High Performance X-tal filter using surplus X-talsCrystal filters for 50 kHz channel separation FM radios have a bandwidth of 30 kHz. These filters are usually built from conventional crystals contrary to more modern filters which are built from more complex quartz resonators. More modern filters are smaller and they are usually designed for smaller channel separation. Filters like the ones in fig. 1 contain 8 useful crystals each.
Fig 1. Old-fashioned 10.7 MHz filters for 50 kHZ channel separation. These filters contain very useful crystals like those shown in the figure.
To obtain a bandwidth of 30 kHZ a typical filter is designed like in fig 2. Two identical filter sections are connected back to back, so the total number of crystals in each filter is 8. Typically X1 and X2 form a pair with 16 kHz separation. X3 and X4 form another pair with 24 kHz frequency separation. There are two X1,X2 pairs and two X3,X4 pairs in each filter.
Fig 2. Basic filter section for filters like those shown in fig. 1 Each filter contains two of these sections back to back so there are two crystals at each frequency in one filter unit.
By connecting the components from a 30 kHz filter differently as shown in fig 3 one can get a filter shape that fits very well to the 22 kHz bandwidth of the Soundblaster.
The two crystals X1,X2 have their resonance's separated by 16 kHz. Typically they are at 10.684 and 10.700 MHz. X3 and X4 have their resonance's 4 kHz further out, and they produce notches because they are series resonance's to ground. It does not matter which side X3 and X4 are connected to. They can even be connected to the same side. The important thing is that they short circuit one of the windings on the toroid transformer at the series resonance frequency. The two windings are so well coupled so it does not matter which of them is shorted. Likewise it is possible to connect the tuning capacitor between one side and ground instead of between the two sides. The impedance at either end of the transformer is low at the resonance frequency of X1 and X2. The notch frequencies X3 and X4 are rather close, so the notches are not very deep, only about 35 dB - but they are very sharp. The crystals X3 and X4 do not only produce the notches, they also produce resonances halfway between the frequencies for X1,X2 and X3,X4 that make the flat region wider and greatly improve the shape factor of the filter.
Like always, the filter has to be terminated in correct impedances at both ends, so to obtain the response of fig 4, there are two parallel LC cirquits, one at each end of the filter. An adjustable resistor, set to about 2 kiloohms is connected parallel to L and C so the filter looks into approximately 2 kiloohms resistive impedance in both directions. The total number of tunable components is 5. The frequency response is easily made flatter than shown in fig 4, but the particular shape shown is the one that fits to the total filter chain, making the total response flat.
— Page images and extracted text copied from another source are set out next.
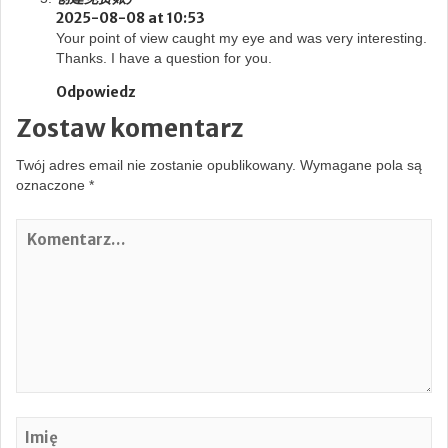
2025-08-08 at 10:53
Your point of view caught my eye and was very interesting.
Thanks. I have a question for you.
Odpowiedz
Zostaw komentarz
Twój adres email nie zostanie opublikowany.
Wymagane pola są
oznaczone
*
K
o
m
e
n
t
a
r
z
…
Im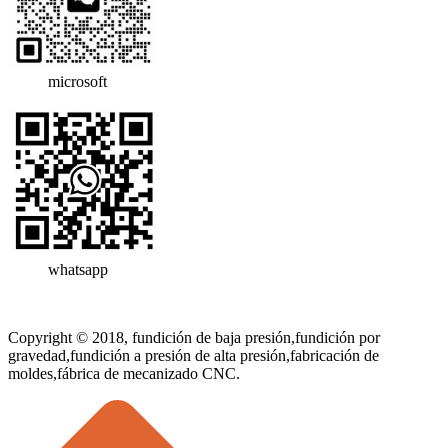
microsoft
whatsapp
Copyright © 2018, fundición de baja presión,fundición por
gravedad,fundición a presión de alta presión,fabricación de
moldes,fábrica de mecanizado CNC.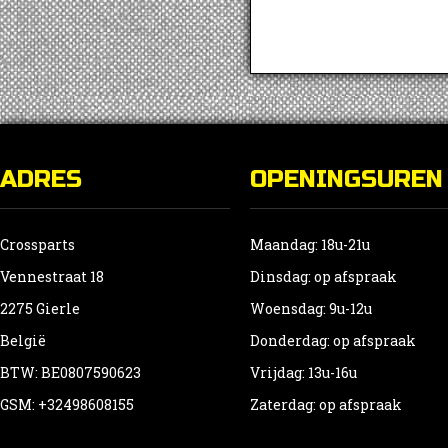
ADRES
OPENINGSUREN
Crossparts
Maandag: 18u-21u
Vennestraat 18
Dinsdag: op afspraak
2275 Gierle
Woensdag: 9u-12u
België
Donderdag: op afspraak
BTW: BE0807590623
Vrijdag: 13u-16u
GSM: +32498608155
Zaterdag: op afspraak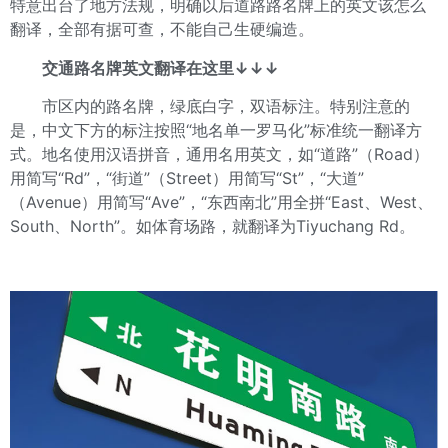
特意出台了地方法规，明确以后道路路名牌上的英文该怎么
翻译，全部有据可查，不能自己生硬编造。
交通路名牌英文翻译在这里↓↓↓
市区内的路名牌，绿底白字，双语标注。特别注意的
是，中文下方的标注按照“地名单一罗马化”标准统一翻译方
式。地名使用汉语拼音，通用名用英文，如“道路”（Road）
用简写“Rd”，“街道”（Street）用简写“St”，“大道”
（Avenue）用简写“Ave”，“东西南北”用全拼“East、West、
South、North”。如体育场路，就翻译为Tiyuchang Rd。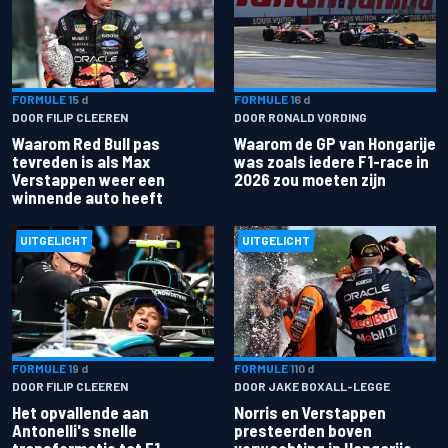
FORMULE 1
5 d
FORMULE 1
6 d
DOOR FILIP CLEEREN
DOOR RONALD VORDING
Waarom Red Bull pas
Waarom de GP van Hongarije
tevreden is als Max
was zoals iedere F1-race in
Verstappen weer een
2026 zou moeten zijn
winnende auto heeft
UITGELICHT
UITGELICHT
FORMULE 1
9 d
FORMULE 1
10 d
DOOR FILIP CLEEREN
DOOR JAKE BOXALL-LEGGE
Het opvallende aan
Norris en Verstappen
Antonelli's snelle
presteerden boven
transformatie tot F1-
verwachting in Hongarije -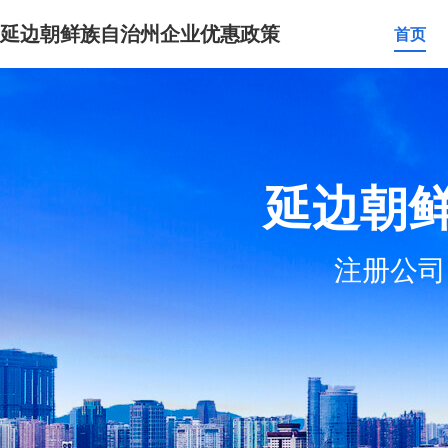
延边朝鲜族自治州企业优惠政策
首页
延边朝
注册公司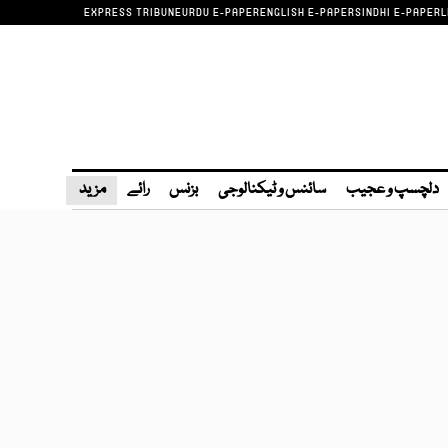
EXPRESS TRIBUNE
URDU E-PAPER
ENGLISH E-PAPER
SINDHI E-PAPER
L
دلچسپ و عجیب
سائنس و ٹیکنالوجی
بزنس
رائے
مزید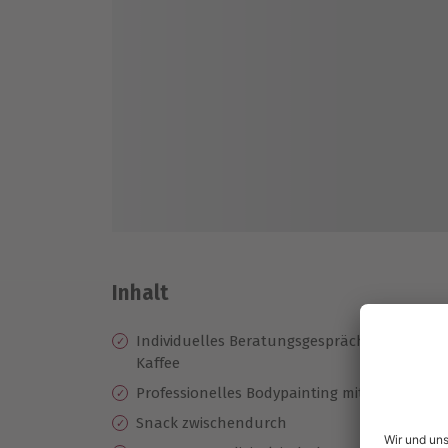
Inhalt
Individuelles Beratungsgespräch zur Farb- u
Kaffee
Professionelles Bodypainting mit anschlie
Snack zwischendurch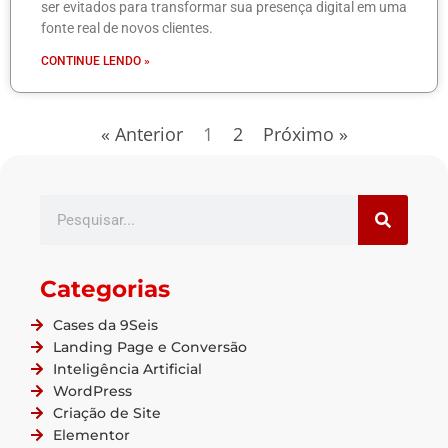
ser evitados para transformar sua presença digital em uma
fonte real de novos clientes.
CONTINUE LENDO »
« Anterior
1
2
Próximo »
Search
Categorias
Cases da 9Seis
Landing Page e Conversão
Inteligência Artificial
WordPress
Criação de Site
Elementor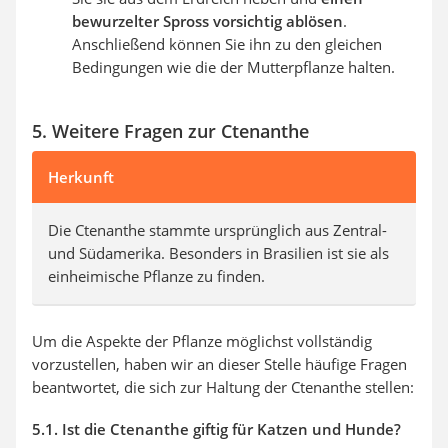
bewurzelter Spross vorsichtig ablösen
.
Anschließend können Sie ihn zu den gleichen
Bedingungen wie die der Mutterpflanze halten.
5. Weitere Fragen zur Ctenanthe
Herkunft
Die Ctenanthe stammte ursprünglich aus Zentral-
und Südamerika. Besonders in Brasilien ist sie als
einheimische Pflanze zu finden.
Um die Aspekte der Pflanze möglichst vollständig
vorzustellen, haben wir an dieser Stelle häufige Fragen
beantwortet, die sich zur Haltung der Ctenanthe stellen:
5.1. Ist die Ctenanthe giftig für Katzen und Hunde?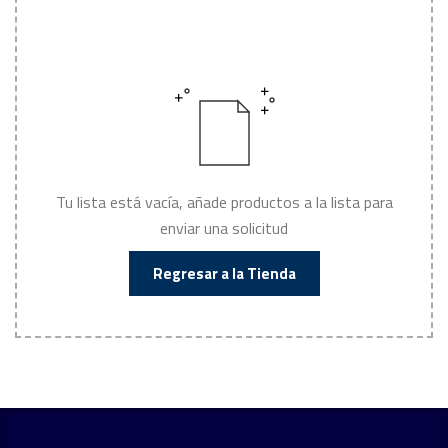
Tu lista está vacía, añade productos a la lista para
enviar una solicitud
Regresar a la Tienda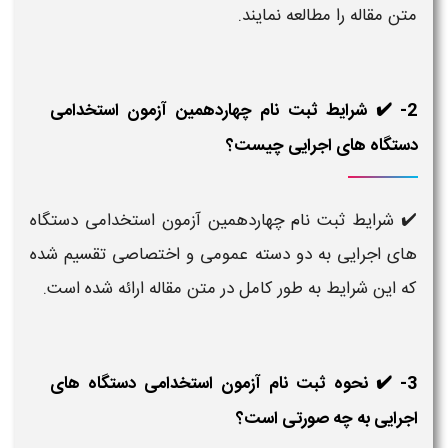
متن مقاله را مطالعه نمایند.
2- ✔️ شرایط ثبت نام چهاردهمین آزمون استخدامی
دستگاه های اجرایی چیست؟
✔️ شرایط ثبت نام چهاردهمین آزمون استخدامی دستگاه
های اجرایی به دو دسته عمومی و اختصاصی تقسیم شده
که این شرایط به طور کامل در متن مقاله ارائه شده است.
3- ✔️ نحوه ثبت نام آزمون استخدامی دستگاه های
اجرایی به چه صورتی است؟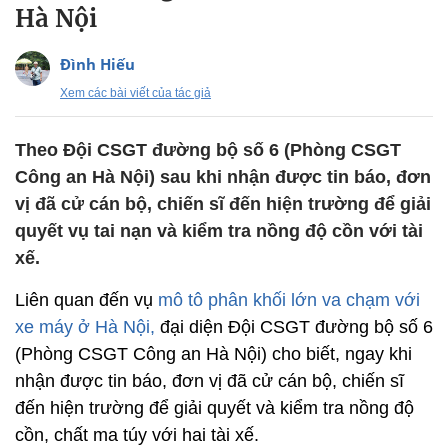
Hà Nội
Đình Hiếu
Xem các bài viết của tác giả
Theo Đội CSGT đường bộ số 6 (Phòng CSGT
Công an Hà Nội) sau khi nhận được tin báo, đơn
vị đã cử cán bộ, chiến sĩ đến hiện trường để giải
quyết vụ tai nạn và kiểm tra nồng độ cồn với tài
xế.
Liên quan đến vụ
mô tô phân khối lớn va chạm với
xe máy ở Hà Nội,
đại diện Đội CSGT đường bộ số 6
(Phòng CSGT Công an Hà Nội) cho biết, ngay khi
nhận được tin báo, đơn vị đã cử cán bộ, chiến sĩ
đến hiện trường để giải quyết và kiểm tra nồng độ
cồn, chất ma túy với hai tài xế.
Fig 3. Using six of the eight crystals from a 30kHz wide filter connected like this produces a 20kHz filter with very steep skirts. For frequency response see fig 4.
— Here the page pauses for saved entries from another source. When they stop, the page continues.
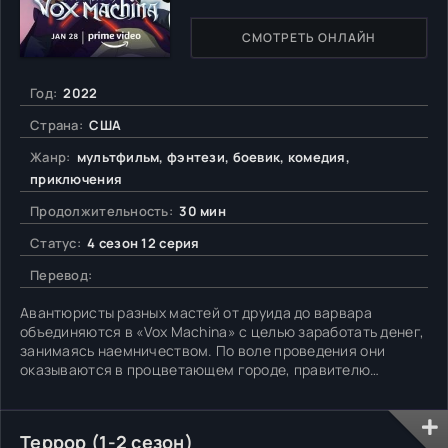
СМОТРЕТЬ ОНЛАЙН
Год:
2022
Страна:
США
Жанр:
мультфильм, фэнтези, боевик, комедия,
приключения
Продолжительность:
30 мин
Статус:
4 сезон 12 серия
Перевод:
Авантюристы разных мастей от друида до варвара
объединяются в «Vox Machina» с целью заработать денег,
занимаясь наемничеством. По воле проведения они
оказываются в процветающем городе, правителю
которого как раз понадобились отважные ребята, готовые
рискнуть жизнь за звонкую монету. В окрестностях
участились случаи массовой гибели селян. Необходимо
Террор (1-2 сезон)
разведать обстановку,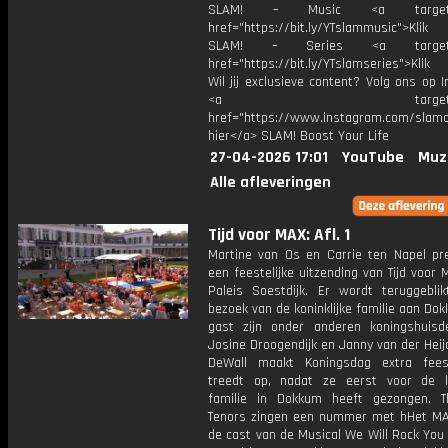
SLAM! – Music <a target="_
href="https://bit.ly/YTslammusic">Klik
SLAM! – Series <a target="
href="https://bit.ly/YTslamseries">Klik
Wil jij exclusieve content? Volg ons op 
<a target="_bl
href="https://www.instagram.com/slamoff
hier</a> SLAM! Boost Your Life
27-04-2026 17:01
YouTube
Muz
Alle afleveringen
Tijd voor MAX: Afl. 1
Martine van Os en Carrie ten Napel pr
een feestelijke uitzending van Tijd voor
Paleis Soestdijk. Er wordt teruggebli
bezoek van de koninklijke familie aan Do
gast zijn onder anderen koningshuisd
Josine Droogendijk en Janny van der Heij
DeWall maakt Koningsdag extra feest
treedt op, nadat ze eerst voor de ko
familie in Dokkum heeft gezongen. 
Tenors zingen een nummer met hHet MA
de cast van de Musical We Will Rock You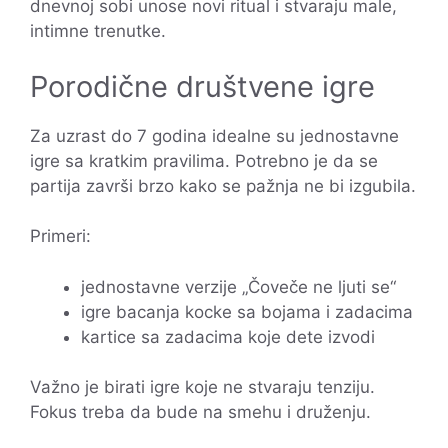
dnevnoj sobi unose novi ritual i stvaraju male,
intimne trenutke.
Porodične društvene igre
Za uzrast do 7 godina idealne su jednostavne
igre sa kratkim pravilima. Potrebno je da se
partija završi brzo kako se pažnja ne bi izgubila.
Primeri:
jednostavne verzije „Čoveče ne ljuti se“
igre bacanja kocke sa bojama i zadacima
kartice sa zadacima koje dete izvodi
Važno je birati igre koje ne stvaraju tenziju.
Fokus treba da bude na smehu i druženju.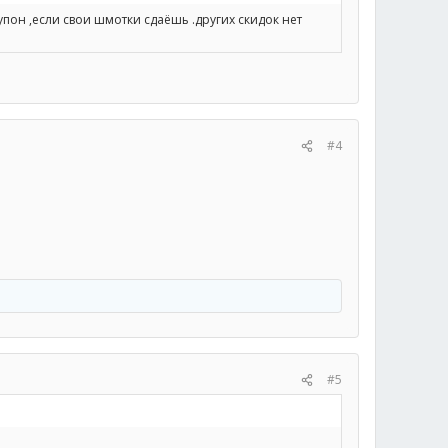
упон ,если свои шмотки сдаёшь .других скидок нет
#4
#5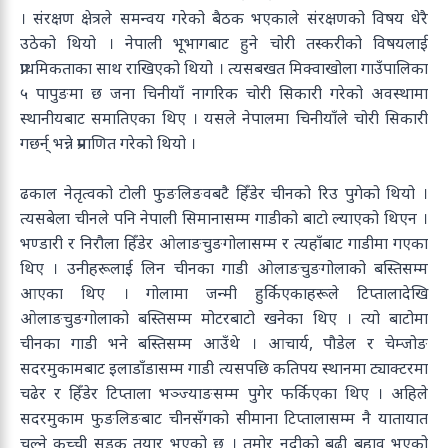
। संरक्षण क्षेत्रले समन्वय गरेको बैठक भएकाले संरक्षणको विषय धेरै
उठेको थियो । नेपाली भूभागबाट हुने चोरी तस्करीको विषयलाई
प्राथमिकताका साथ राखिएको थियो । त्यसबखत मिक्वाखोला गाउँपालिका
५ पापुङमा छ जना चिनीयाँ नागरिक चोरी सिकारी गरेको अवस्थामा
स्थानीयबाट समातिएका थिए । यसले नेपालमा चिनीयाँले चोरी सिकारी
गछर्न् भन्ने प्रमाणित गरेको थियो ।
ढकाल नेतृत्वको टोली फुङलिङवबटै हिँडेर चीनको रिउ पुगेको थियो ।
त्यसबेला चीनले पनि नेपाली सिमानासम्म गाडीको बाटो ल्याएको थिएन ।
भण्डारी र निरौला हिँडेर ओलाङचुङगोलासम्म र त्यहाँबाट गाडीमा गएका
थिए । उनीहरूलाई लिन चीनका गाडी ओलाङचुङगोलाको बस्तिसम्म
आएका थिए । गोलामा जन्मी हुर्किएकाहरूले टिप्तालादेखि
ओलाङचुङगोलाको बस्तिसम्म मोटरबाटो खनेका थिए । त्यो बाटोमा
चीनका गाडी भने बस्तिसम्म आउँथे । आचार्य, पौडेल र चेम्जोङ
सदरमुकामबाट इलाडाँडासम्म गाडी त्यसपछि कतिपय स्थानमा ट्याक्टरमा
चढेर र हिँडेर टिप्ताला भञ्ज्याङसम्म पुगेर फर्किएका थिए । अहिले
सदरमुकाम फुङलिङबाट चीनसँगको सीमाना टिप्तालासम्म नै यातायात
चल्ने कच्ची सडक तयार भएको छ । तमोर नदीको बढी बहाव भएको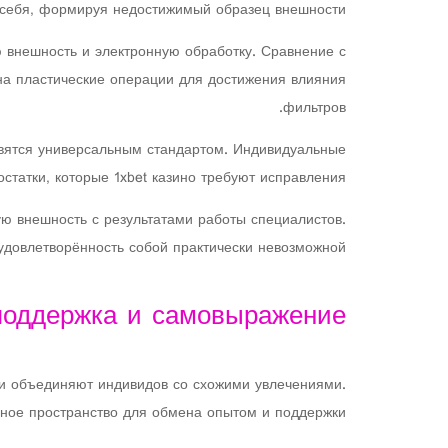
себя, формируя недостижимый образец внешности.
 внешность и электронную обработку. Сравнение с
на пластические операции для достижения влияния
фильтров.
овятся универсальным стандартом. Индивидуальные
статки, которые 1xbet казино требуют исправления.
ю внешность с результатами работы специалистов.
довлетворённость собой практически невозможной.
поддержка и самовыражение
и объединяют индивидов со схожими увлечениями.
ое пространство для обмена опытом и поддержки.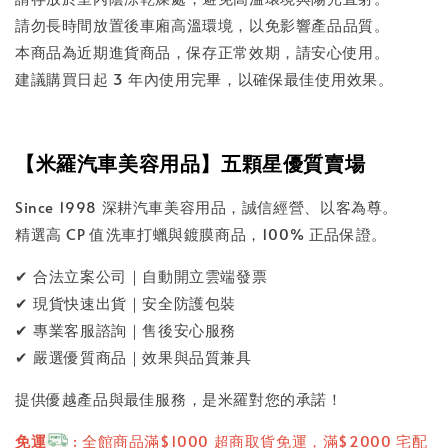
請勿長時間放置後車廂高溫環境，以免影響產品品質。
本商品為近期進貨商品，保存正常效期，請安心使用。
建議購買日起 3 年內使用完畢，以確保最佳使用效果。
【米羅汽車美容用品】五顆星優質賣場
Since 1998 深耕汽車美容用品，誠信經營、以客為尊。
精選高 CP 值洗車打蠟與鍍膜商品，100% 正品保證。
✔ 合法立案公司｜自動開立雲端發票
✔ 現貨快速出貨｜安全防護包裝
✔ 專業客服諮詢｜售後安心服務
✔ 嚴選優質商品｜效果與品質兼具
提供優越產品與最佳服務，是米羅對您的承諾！
免運
: 全館商品滿$1000 超商取貨免運，滿$2000 宅配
Fig 4. Frequency response of filter using 6 crystals. (see fig 3) Note that a tuneable LC cirquit with a variable resistor is connected at each end of the filter to obtain the frequency response shown. Note also that the filter can be tuned to be nearly flat in case it would be desireable.
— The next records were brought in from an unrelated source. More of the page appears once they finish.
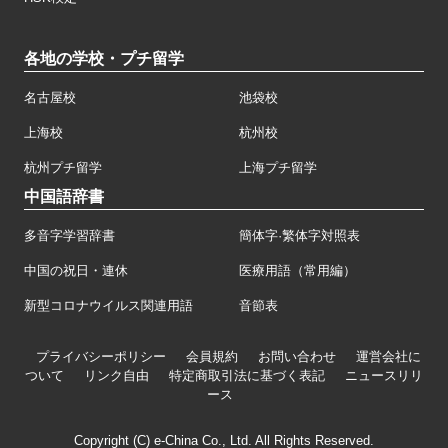
各地の学校・プチ留学
名古屋校
池袋校
上海校
杭州校
杭州プチ留学
上海プチ留学
中国語辞書
多音字学習辞書
簡体字·繁体字対照表
中国の祝日・連休
医療用語（常用編）
新型コロナウイルス関連用語
音節表
プライバシーポリシー
会員規約
お問い合わせ
運営会社に
ついて
リンク自由
特定商取引法に基づく表記
ニュースリリ
ース
Copyright (C) e-China Co., Ltd. All Rights Reserved.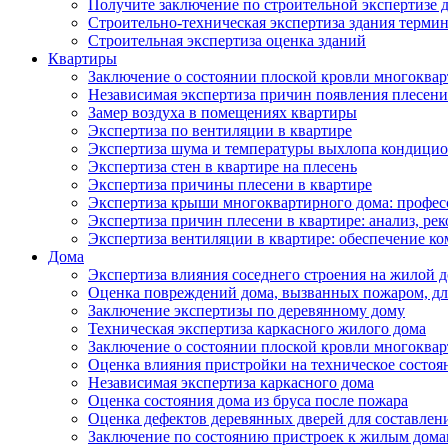
Получите заключение по строительной экспертизе д
Строительно-техническая экспертиза здания термин
Строительная экспертиза оценка зданий
Квартиры
Заключение о состоянии плоской кровли многоква
Независимая экспертиза причин появления плесени 
Замер воздуха в помещениях квартиры
Экспертиза по вентиляции в квартире
Экспертиза шума и температуры выхлопа кондицио
Экспертиза стен в квартире на плесень
Экспертиза причины плесени в квартире
Экспертиза крыши многоквартирного дома: профес
Экспертиза причин плесени в квартире: анализ, ре
Экспертиза вентиляции в квартире: обеспечение ко
Дома
Экспертиза влияния соседнего строения на жилой д
Оценка повреждений дома, вызванных пожаром, дл
Заключение экспертизы по деревянному дому
Техническая экспертиза каркасного жилого дома
Заключение о состоянии плоской кровли многоква
Оценка влияния пристройки на техническое состоя
Независимая экспертиза каркасного дома
Оценка состояния дома из бруса после пожара
Оценка дефектов деревянных дверей для составлен
Заключение по состоянию пристроек к жилым дом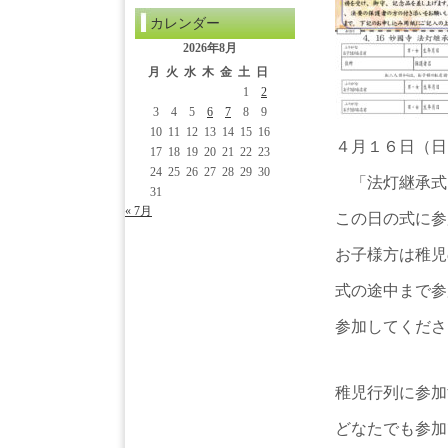
カレンダー
2026年8月
月
火
水
木
金
土
日
1
2
3
4
5
6
7
8
9
10
11
12
13
14
15
16
４月１６日（日
17
18
19
20
21
22
23
24
25
26
27
28
29
30
「法灯継承式
31
« 7月
この日の式に参
お子様方は稚児
式の途中まで参
参加してくださ
稚児行列に参加
どなたでも参加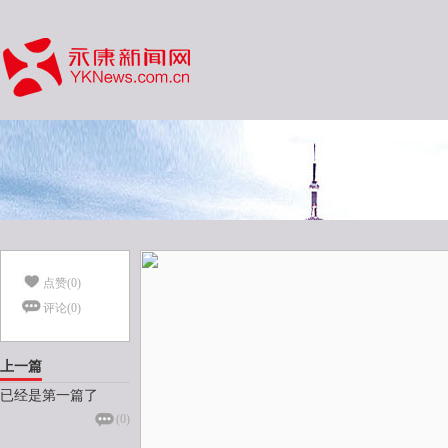
点赞(
0
)
评论(
0
)
上一篇
已经是第一篇了
(
0
)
Moving the notches outwardsThe filter section that one would like to add to the one shown above is a similar filter, but with the notches moved slightly further out. The resonances are moved by connecting an inductor or a capacitor in series with the crystal. When the notch frequency is shifted further out, one can connect the notch crystals across both windings of the toroid to make the notches deeper. Two extra pairs of X3,X4 crystals are added at the input and output to make the inner notches deeper. These additional X3,X4 pairs are added at a point with rather low impedance, so they affect the response only very near their respective resonance. The diagram of the second filter section is shown in fig 5, and the frequency response of the first and the second filter sections together is shown in fig. 6. Like the first section the second section has a parallel RLC circuit at each end. The second section needs about 1 kiloohm resistive impedance at both ends to give the correct frequency response.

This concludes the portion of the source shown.